According to a recently released study by the U.K. chapter of the International Fund for Animal Welfare (IFAW), a booming Internet trade in exotic animal parts is hastening the extinction of a host of endangered wildlife species around the world. The report, “Caught in the Web, Wildlife Trade on the Internet,” cites hundreds of examples of live primates and thousands of rare animal products—for the most part the product of illegal poaching—for sale via websites (such as eBay.com) over the course of just one recent week.
“Trade on the Internet is easy, cheap and anonymous,” says Phyllis Campbell-McRae, IFAW’s U.K. director. “The result is a cyber black market where the future of the world’s rarest animals is being traded away.”

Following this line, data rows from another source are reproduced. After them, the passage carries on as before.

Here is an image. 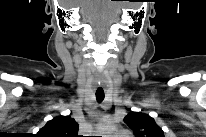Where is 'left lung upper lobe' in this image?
I'll use <instances>...</instances> for the list:
<instances>
[{"instance_id":"1","label":"left lung upper lobe","mask_w":206,"mask_h":137,"mask_svg":"<svg viewBox=\"0 0 206 137\" xmlns=\"http://www.w3.org/2000/svg\"><path fill=\"white\" fill-rule=\"evenodd\" d=\"M124 122L133 130L135 137H164V132L147 114L130 112Z\"/></svg>"}]
</instances>
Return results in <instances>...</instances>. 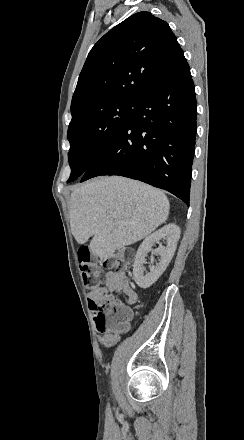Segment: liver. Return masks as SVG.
<instances>
[{
    "mask_svg": "<svg viewBox=\"0 0 244 440\" xmlns=\"http://www.w3.org/2000/svg\"><path fill=\"white\" fill-rule=\"evenodd\" d=\"M69 206L76 242L85 244L93 236L89 250L101 260L149 236L167 220L170 210L164 192L121 176L88 180L72 192ZM115 220L124 224L117 226Z\"/></svg>",
    "mask_w": 244,
    "mask_h": 440,
    "instance_id": "6515ba94",
    "label": "liver"
}]
</instances>
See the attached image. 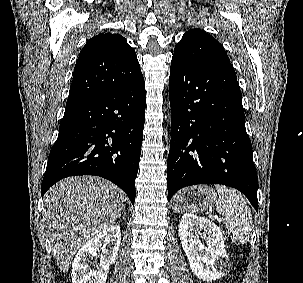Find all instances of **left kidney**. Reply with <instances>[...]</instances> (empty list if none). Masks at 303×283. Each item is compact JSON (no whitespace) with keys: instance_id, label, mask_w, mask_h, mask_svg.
Wrapping results in <instances>:
<instances>
[{"instance_id":"left-kidney-1","label":"left kidney","mask_w":303,"mask_h":283,"mask_svg":"<svg viewBox=\"0 0 303 283\" xmlns=\"http://www.w3.org/2000/svg\"><path fill=\"white\" fill-rule=\"evenodd\" d=\"M207 246L199 239L202 234ZM179 237L193 273L201 280L220 279L230 268L220 228L213 222L193 214L182 216Z\"/></svg>"}]
</instances>
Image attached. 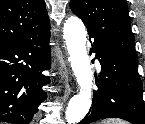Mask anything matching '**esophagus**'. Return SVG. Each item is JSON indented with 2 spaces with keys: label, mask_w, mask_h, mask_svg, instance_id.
<instances>
[{
  "label": "esophagus",
  "mask_w": 145,
  "mask_h": 124,
  "mask_svg": "<svg viewBox=\"0 0 145 124\" xmlns=\"http://www.w3.org/2000/svg\"><path fill=\"white\" fill-rule=\"evenodd\" d=\"M59 73L61 76V80L64 82L69 79V71L66 68L60 67Z\"/></svg>",
  "instance_id": "obj_1"
}]
</instances>
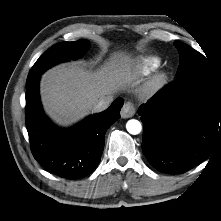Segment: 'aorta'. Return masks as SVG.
Instances as JSON below:
<instances>
[{
	"label": "aorta",
	"instance_id": "obj_1",
	"mask_svg": "<svg viewBox=\"0 0 221 221\" xmlns=\"http://www.w3.org/2000/svg\"><path fill=\"white\" fill-rule=\"evenodd\" d=\"M127 131L132 135H137L142 130V125L138 120L131 119L126 124Z\"/></svg>",
	"mask_w": 221,
	"mask_h": 221
}]
</instances>
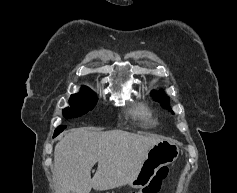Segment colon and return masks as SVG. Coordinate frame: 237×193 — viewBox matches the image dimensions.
<instances>
[{
    "mask_svg": "<svg viewBox=\"0 0 237 193\" xmlns=\"http://www.w3.org/2000/svg\"><path fill=\"white\" fill-rule=\"evenodd\" d=\"M167 173V167H160L148 184L140 188L138 191H133L131 193H158L161 189L163 180L167 176Z\"/></svg>",
    "mask_w": 237,
    "mask_h": 193,
    "instance_id": "colon-1",
    "label": "colon"
}]
</instances>
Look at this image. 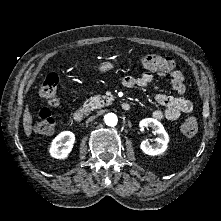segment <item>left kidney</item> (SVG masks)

Environmentalists complain that without stricter penalties and better enforcement by both national and international authorities, the trade in exotic animals and their parts will continue to flourish unchecked on the Internet and elsewhere. IFAW is calling for a code of practice for Internet auction sites and for the laws on animal trading to be clarified.
But Campbell-McRae concedes that since much of the trade is thriving in the gray area of cross-border Internet-based commerce, reducing demand through increased education might be the only hope of eliminating illegal sales. “Trade in wildlife is driven by consumer demand, so when the buying stops, the killing will too,” she says. “Buying wildlife online is as damaging as killing it yourself.”